Extracted page text data
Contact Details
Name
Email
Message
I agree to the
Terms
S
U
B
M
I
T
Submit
---
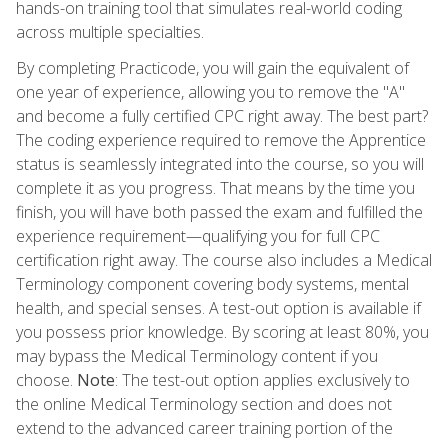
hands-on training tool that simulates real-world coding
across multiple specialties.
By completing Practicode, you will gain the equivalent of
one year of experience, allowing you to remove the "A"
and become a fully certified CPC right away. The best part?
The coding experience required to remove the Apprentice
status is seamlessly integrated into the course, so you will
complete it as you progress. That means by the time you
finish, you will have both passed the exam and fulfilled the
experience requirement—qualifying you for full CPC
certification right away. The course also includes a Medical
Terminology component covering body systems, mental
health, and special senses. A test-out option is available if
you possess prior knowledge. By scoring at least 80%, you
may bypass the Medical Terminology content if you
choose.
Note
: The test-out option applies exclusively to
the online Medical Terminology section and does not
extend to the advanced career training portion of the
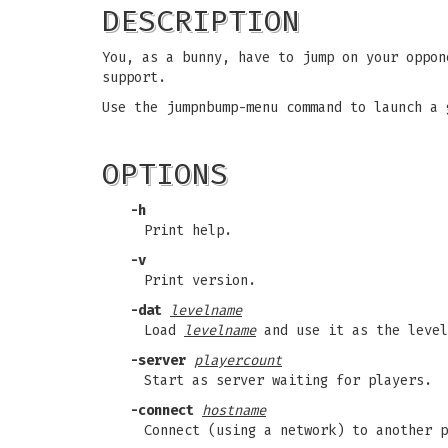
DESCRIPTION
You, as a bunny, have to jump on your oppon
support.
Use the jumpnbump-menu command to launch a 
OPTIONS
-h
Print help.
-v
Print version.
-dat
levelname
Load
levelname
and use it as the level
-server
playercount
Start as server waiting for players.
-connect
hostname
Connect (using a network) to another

[Assigned task]
The response must repeat exactly the lines above from the one with "status is seamlessly" through the one with "Connect (using a network) to another", including both, and must contain no pictures and no other text.

[Output of the exercise]
status is seamlessly integrated into the course, so you will
complete it as you progress. That means by the time you
finish, you will have both passed the exam and fulfilled the
experience requirement—qualifying you for full CPC
certification right away. The course also includes a Medical
Terminology component covering body systems, mental
health, and special senses. A test-out option is available if
you possess prior knowledge. By scoring at least 80%, you
may bypass the Medical Terminology content if you
choose.
Note
: The test-out option applies exclusively to
the online Medical Terminology section and does not
extend to the advanced career training portion of the
DESCRIPTION
You, as a bunny, have to jump on your oppon
support.
Use the jumpnbump-menu command to launch a 
OPTIONS
-h
Print help.
-v
Print version.
-dat
levelname
Load
levelname
and use it as the level
-server
playercount
Start as server waiting for players.
-connect
hostname
Connect (using a network) to another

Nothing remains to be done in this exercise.